O Peru, que detém as maiores reservas naturais de ouro da América do Sul, era também um grande importador de mercúrio e se tornou uma importante porta de entrada do metal no território brasileiro. Mas o comércio da substância diminuiu muito depois que o país ratificou a Convenção de Minamata, em 2015. Os criminosos que comandavam a rede migraram suas operações para a Bolívia, que virou o segundo maior importador de mercúrio no mundo entre 2015 e 2021. Assim como a Guiana, a Bolívia também ratificou o acordo, mas se mostra pouco  rigorosa na fiscalização do seu cumprimento. “As redes criminosas se adaptaram muito rapidamente”, disse Feitosa, da Abin. “Não se adquire da noite para o dia a expertise da logística de um metal que é extremamente complexo e lastreado.” 

 

O contrabando de mercúrio aparece frequentemente misturado com outras modalidades de crime na Amazônia. A logística para cruzar a fronteira com mercadoria ilegal não muda muito para quem quer trazer drogas, cigarros ou mercúrio. “Os operadores que conhecem a logística daquela cadeia usam a sua expertise para transportar qualquer coisa que dê lucro”, disse Feitosa.

Os especialistas em segurança pública há muito notaram o entrelaçamento do garimpo ilegal com o narcotráfico naquela região. As duas modalidades de crime podem compartilhar a mesma infraestrutura: as aeronaves e pistas de pouso clandestinas são usadas para transportar os insumos para o garimpo, o ouro e a droga. Por isso, são frequentemente operadas de forma conjunta pelas facções criminosas. Investigações já apontaram a atuação do PCC em Roraima e do Comando Vermelho na Terra Indígena Sararé, em Mato Grosso. As facções atuam tanto na extração ilegal de ouro quanto em outras modalidades de crime, operando com uma lógica de maximização das ilegalidades, conforme a definição de David Marques.

Apesar do envolvimento com o garimpo ilegal na Amazônia, as grandes facções não parecem estar atuando com o contrabando de mercúrio. “Não há evidência até o momento do envolvimento direto do Comando Vermelho, do PCC ou de outros grupos criminosos com o contrabando de mercúrio”, disse o diretor da Abin.

O relatório da Abin e do Fórum Brasileiro de Segurança Pública revelou que o contrabando do metal é um crime transnacional, que envolve redes capazes de atuar em mais de um país.

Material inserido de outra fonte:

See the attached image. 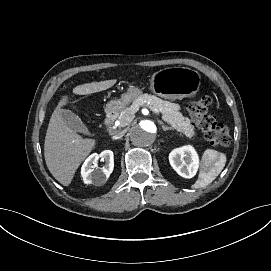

Por isso, não é um problema que possa ser resolvido por uma única nação. “Abordagens individuais tendem a gerar uma nova migração e readaptação das redes criminosas”, disse Feitosa, que defende uma cooperação entre os países amazônicos para atacar o problema de forma conjunta. “Temos que continuar com as ações de fiscalização que vêm sendo realizadas, como a desintrusão de terras indígenas”, disse David Marques. “Mas sem um esforço de cooperação internacional, fica mais difícil fazer o controle desses fluxos.”

Para Marques, o envolvimento das grandes facções criminosas com o crime ambiental adicionou uma nova camada de complexidade à realidade da Amazônia. Elas foram atraídas à região pela proximidade com os países produtores de cocaína, estabelecendo os estados da região Norte como eixo importante para o transporte doméstico e internacional da droga. E incorporaram crimes ambientais à extensa ficha corrida de ilegalidades que cometiam. “Precisamos entender que segurança pública é uma das condições fundamentais para o desenvolvimento sustentável da região amazônica”, afirmou o sociólogo.